# My Rescue "Reilly"



## Terri (Nov 7, 2013)

Hello everyone I finally was able to get a picture of Reilly, the rescue I introduced on the forum.This was taken a few months ago after grooming.(Looks much better than when we first brought him home, no more mats and his fur grew a bit. We are so lucky he has adjusted so well. Lots of thanks to all the members for all the "tips" you post on these loveable pups, it really helped us.
The discoloration around his feet and beard are disappearing slowly and the fur is growing in white now. I don't know what the cause is, but am glad it is going away. (Someone told me it probably was caused by stress. Anyway it is getting better, as it was horrible when we first got him.) And, now we are able to let his fur grow and become fluffy as it should be! Today, I put him in a topknot and it just made it, small one, but cute, so he is getting there. Time heals all..and lots of love. Will put new pictures in my album and let you see how he progresses. Hope you liked meeting him.


----------



## MarinaGirl (Mar 25, 2012)

Terri - What a sweetie pie! Reilly looks like a love bug for sure.  Glad things are going well and his fur is improving. Regarding discoloration, it can also be due to other factors, such as yeast, type of food, water he drinks, etc. There are some threads on what others have tried to address this issue (e.g. distilled water, adding apple cider vinegar to drinking water, rinsing dog with ACV, not feeding food that has beet coloring in it, washing face after every meal and paws whenever they come back inside...). I have a black dog so it's not really a concern, but I do give Emmie distilled water and that seems to help a lot, imo.

-Jeanne-


----------



## Lalla (Jul 30, 2013)

Lucky Reilly, to have landed on his little paws with such a kind, devoted owner.


----------



## sandypaws (Aug 8, 2012)

OMG, Reilly is adorable, Terri. Love those big, expressive eyes.

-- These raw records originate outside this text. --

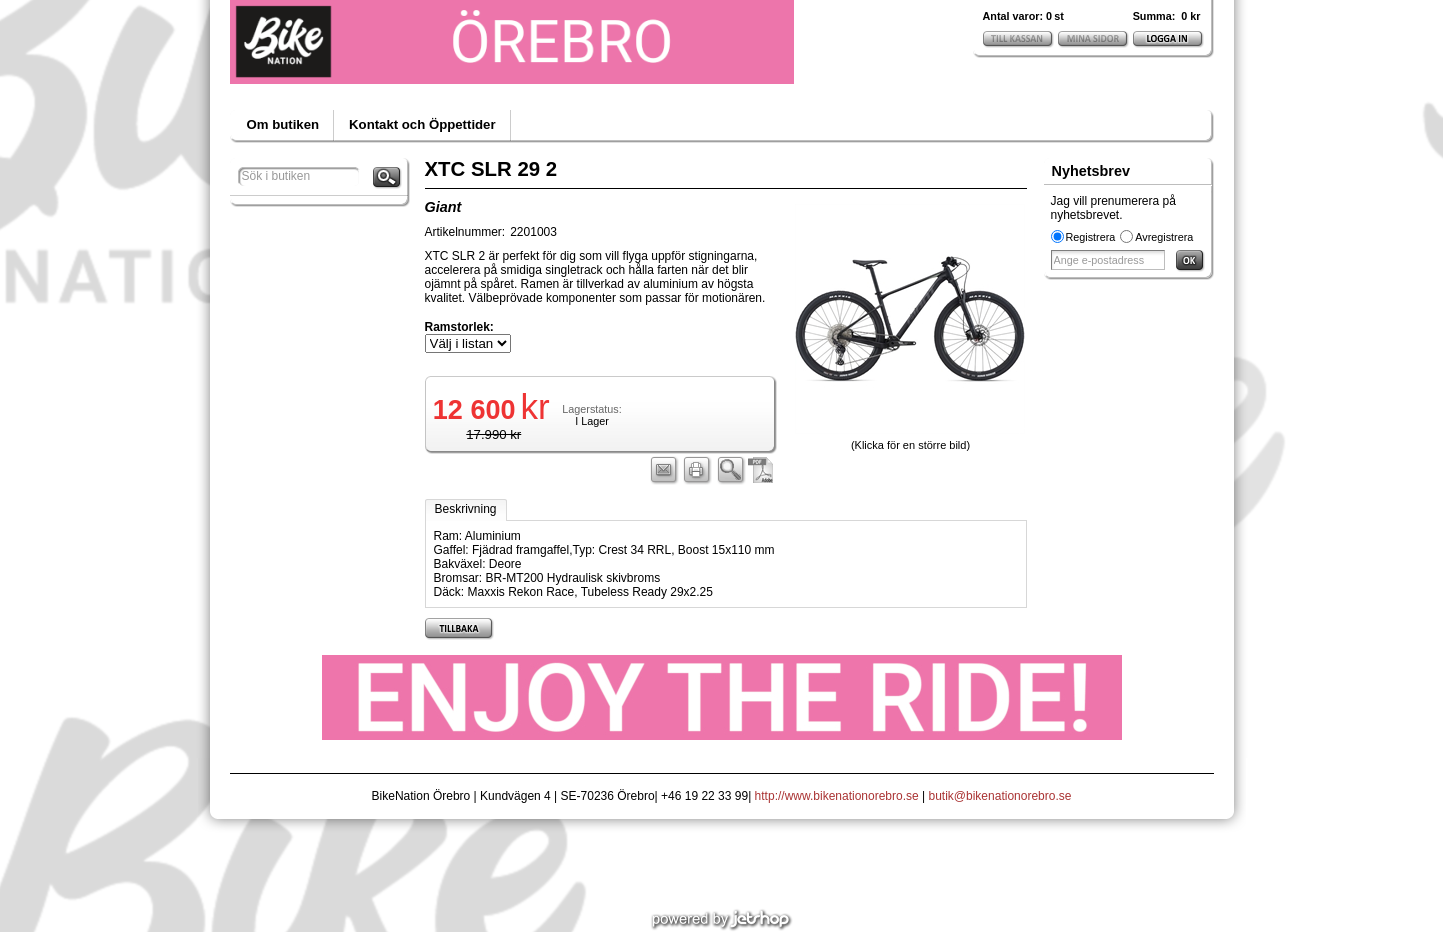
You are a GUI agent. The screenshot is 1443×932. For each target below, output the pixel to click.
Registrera (1091, 237)
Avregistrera (1164, 237)
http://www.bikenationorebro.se (837, 796)
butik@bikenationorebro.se (1000, 796)
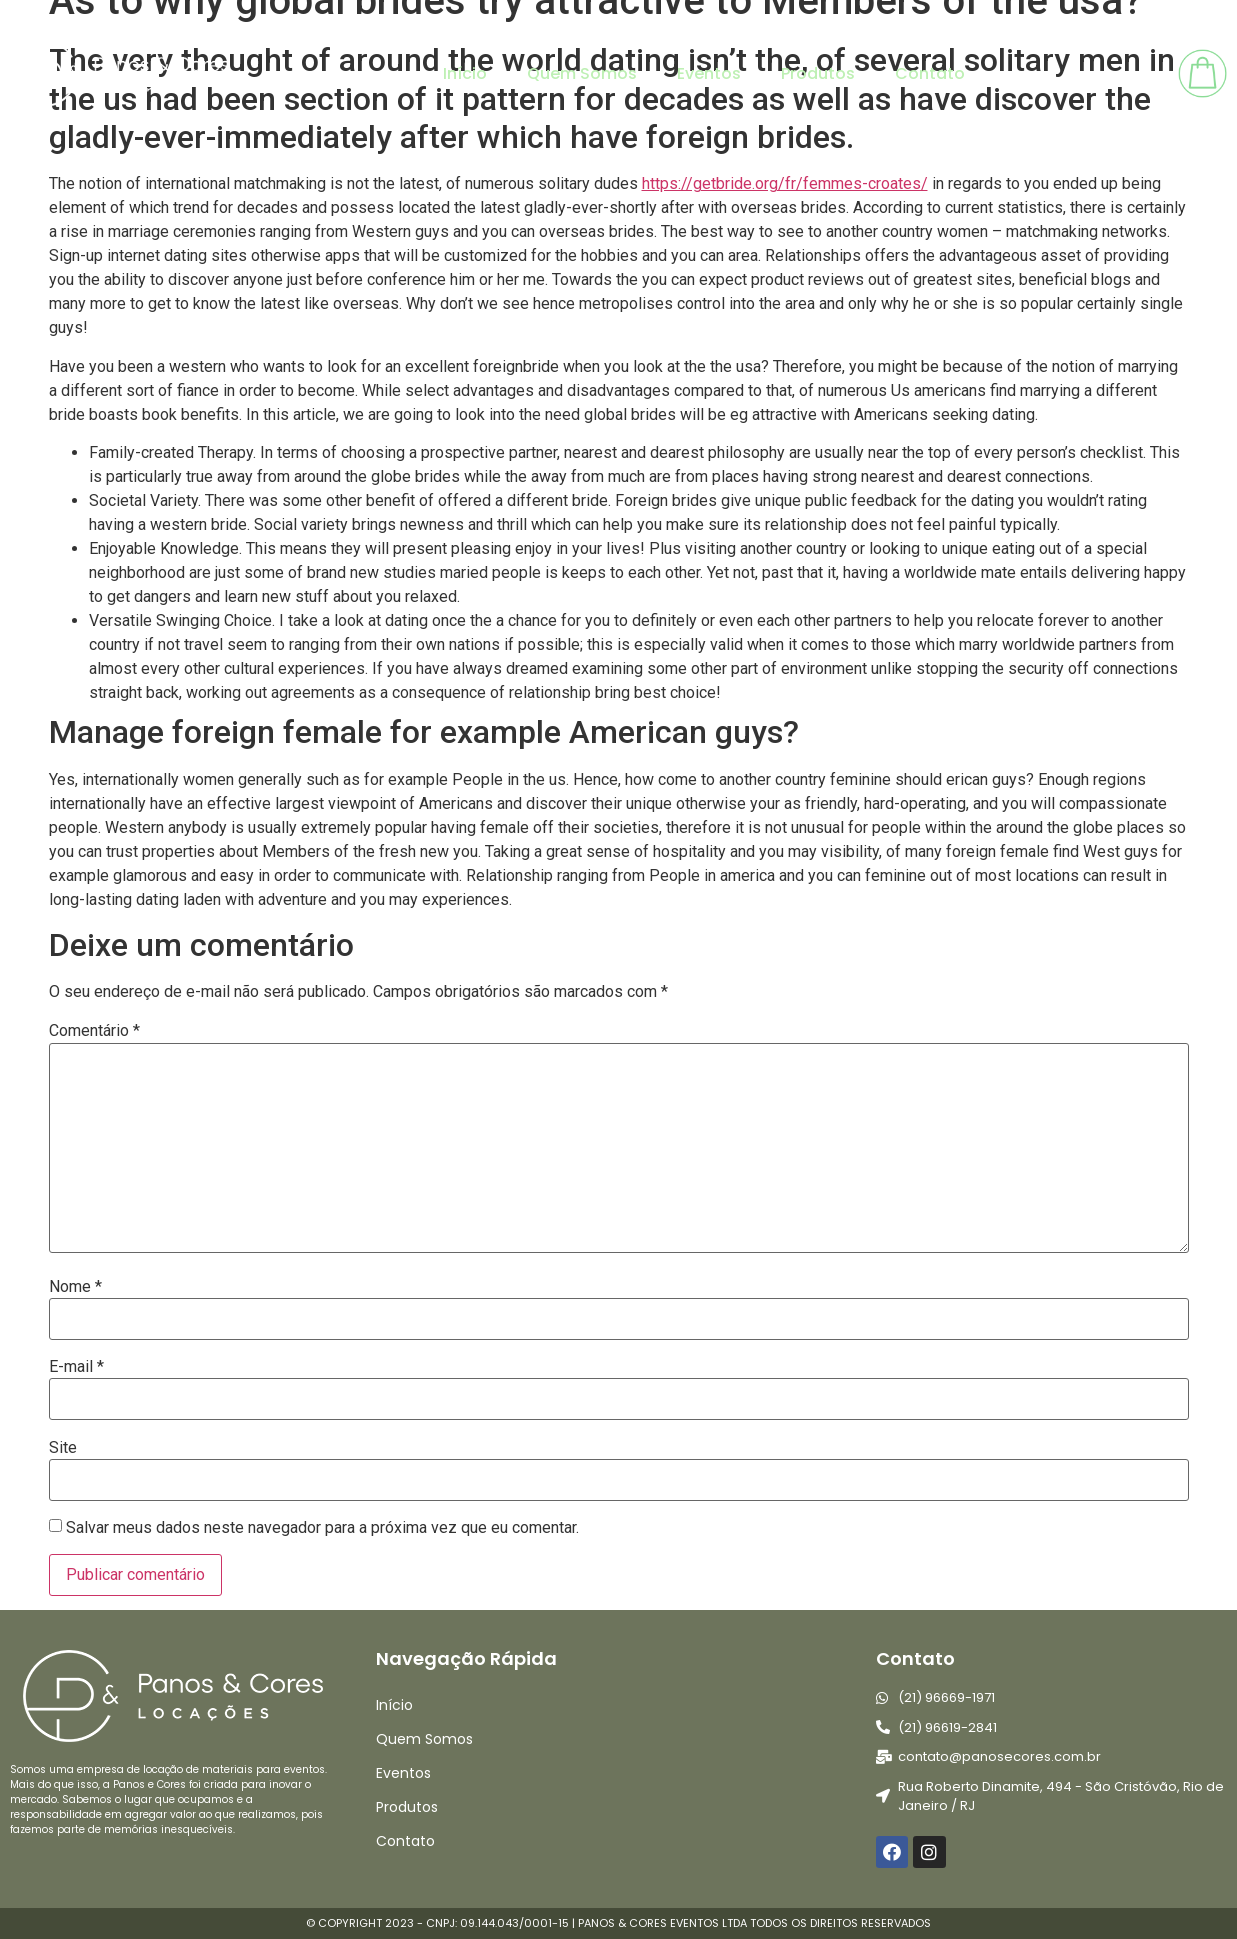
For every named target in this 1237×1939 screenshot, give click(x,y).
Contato (930, 73)
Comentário (94, 1031)
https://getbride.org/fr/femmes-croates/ (785, 183)
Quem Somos (582, 73)
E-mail (76, 1367)
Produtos (818, 73)
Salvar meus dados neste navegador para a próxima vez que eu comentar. (322, 1528)
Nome (75, 1287)
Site (63, 1448)
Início (465, 73)
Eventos (709, 73)
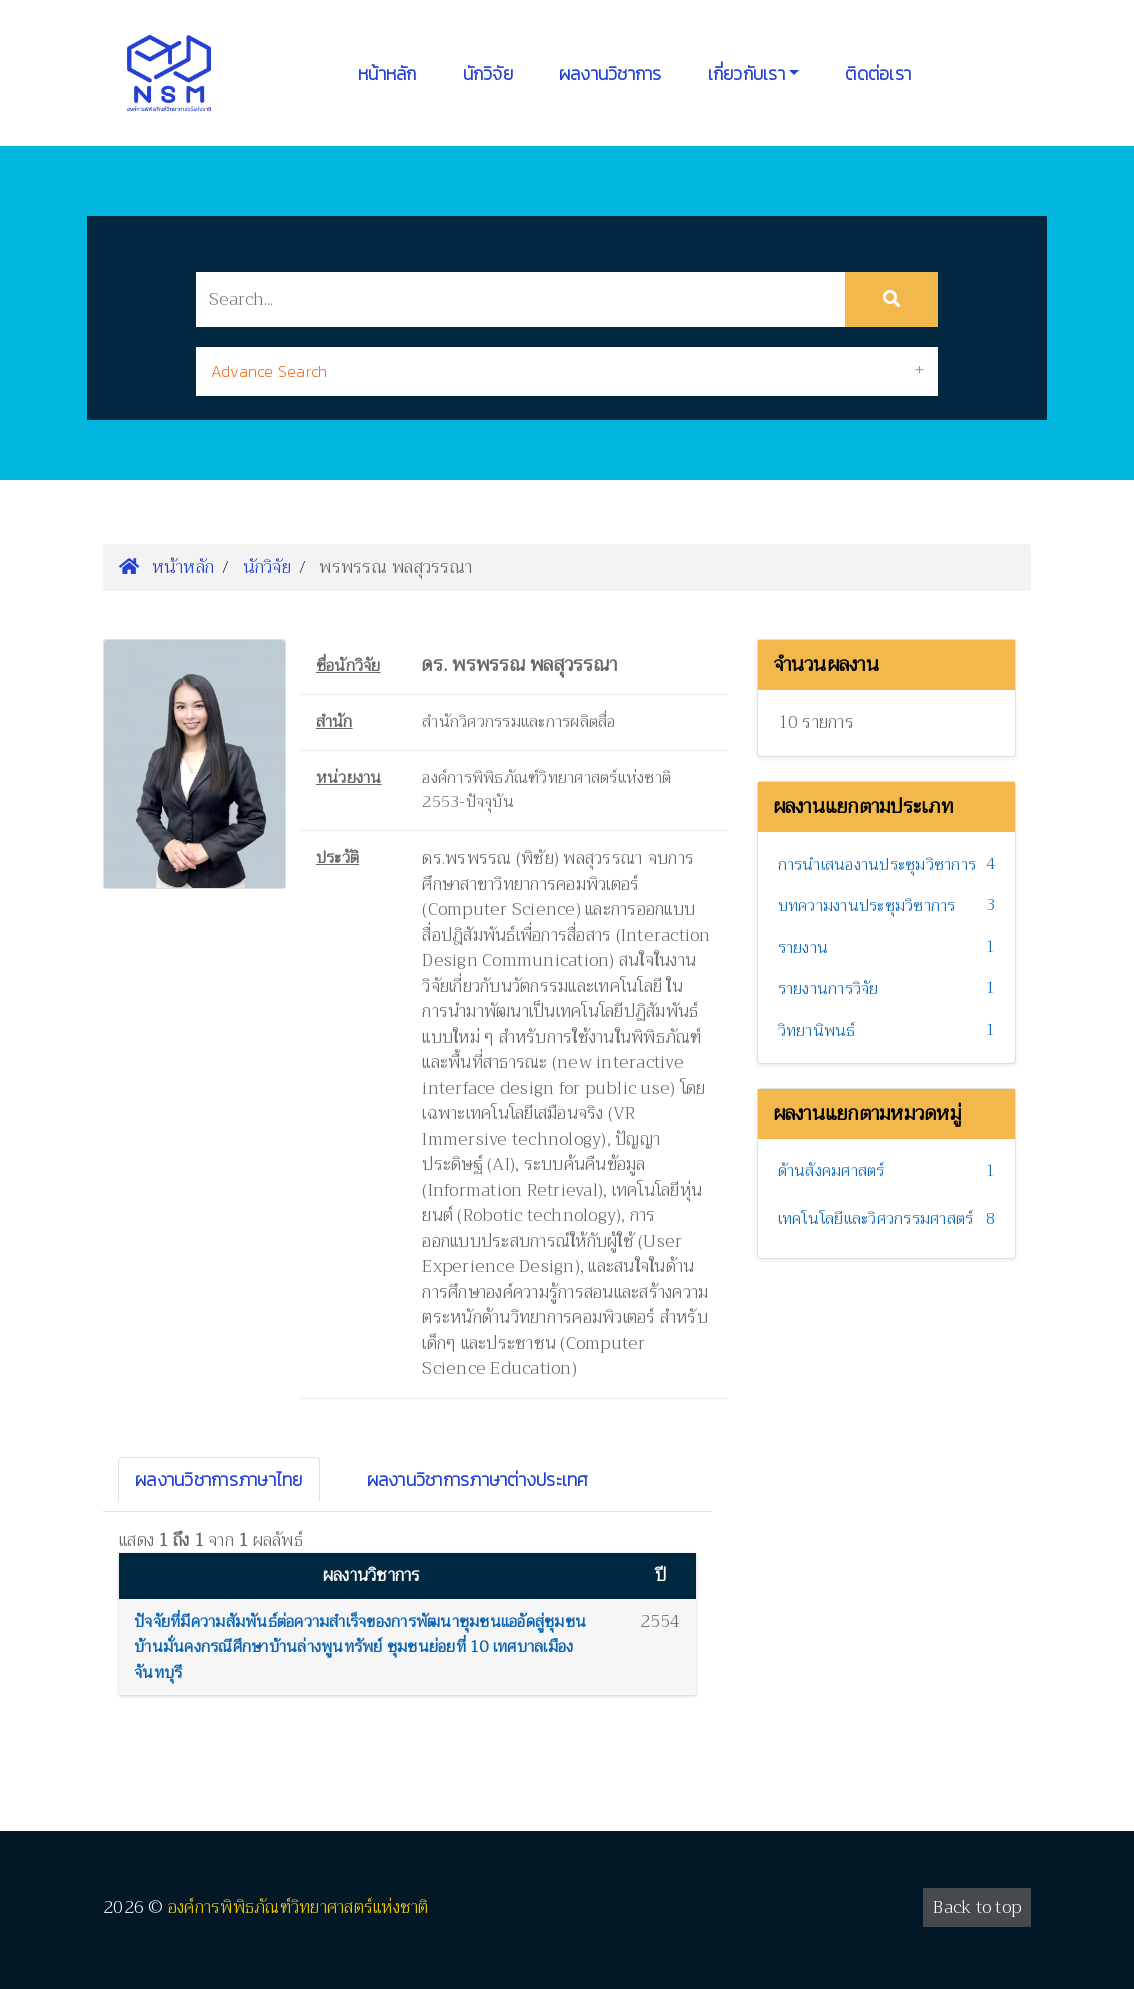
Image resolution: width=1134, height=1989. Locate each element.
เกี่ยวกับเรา (746, 73)
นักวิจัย (488, 73)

The staining can be terrible to deal with. The beard is probably from water dripping when he drinks and the feet may be because he was licking them, perhaps due to stress as you were told. I had a Bichon who eventually went blind in his old age, one eye due to an injury and the other with cataracts, and when that happened he took to licking his feet to comfort himself. They were always stained. 

Tyler has developed staining on his beard within the last several months, something that he never had, due to water dripping on it while drinking because he knocked 3 of his upper front teeth out and now cannot lick the excess water off his tongue so it just drips down all over him and the floor. I have taken to wiping his chin after every drink he takes to dry the fur and was told recently by my groomer that buttermilk will get rid of it. Using both these methods has helped, as the stains are lightening.

The buttermilk method, if you are interested, is to mix half buttermilk and half distiller water and spray it on the stain a couple of times a day. I tried the spraying, but it got all over the place so I now use a child's toothbrush and paint it on. I thought he would smell like sour milk are be sticky, but that didn't happen. Good luck and welcome to you and Reilly again.


----------



## Terri (Nov 7, 2013)

*You all are the best!!*

:hand: I really appreciate the suggestions to help my little guy. I have been using distilled water with cider vinegar added to it and it does seem to help, as his fur is beginning to grow in white now at his beard. I will try the buttermilk too, can't hurt. Thankyou all so much.


----------



## lfung5 (Jun 30, 2007)

He looks great! I'm so happy he found such a wonderful forever home!!


----------



## whimsy (Apr 3, 2010)

He is just a cute as can be and so lucky to have found you !


----------



## petepdx (Jul 29, 2011)

Don't worry about the hair colour, it just takes a while, check my album on Kit. Once she was cleared of bugs (both inside and out) she stopped licking and biting herself and the hair started changing back to whitish. It is my understanding it is from their saliva and ph levels. As her hair started to grow out, its normal colour came through, she has a few light brown areas that seem to change darkness with the seasons. Same with around the mouth. Your Vet should know and is good to have her digestive system checked out.


----------



## Chere (May 22, 2009)

One of my rescues, Jesse James, is grey and white; mostly white. He gets the beard stains also, they seem to come from eating and drinking and I just don't let them bother me. Your dog is lovely and I hope you have many happy years with him.


----------



## Ollie"s Mom (May 23, 2014)

He is adorable. Lucky boy.


----------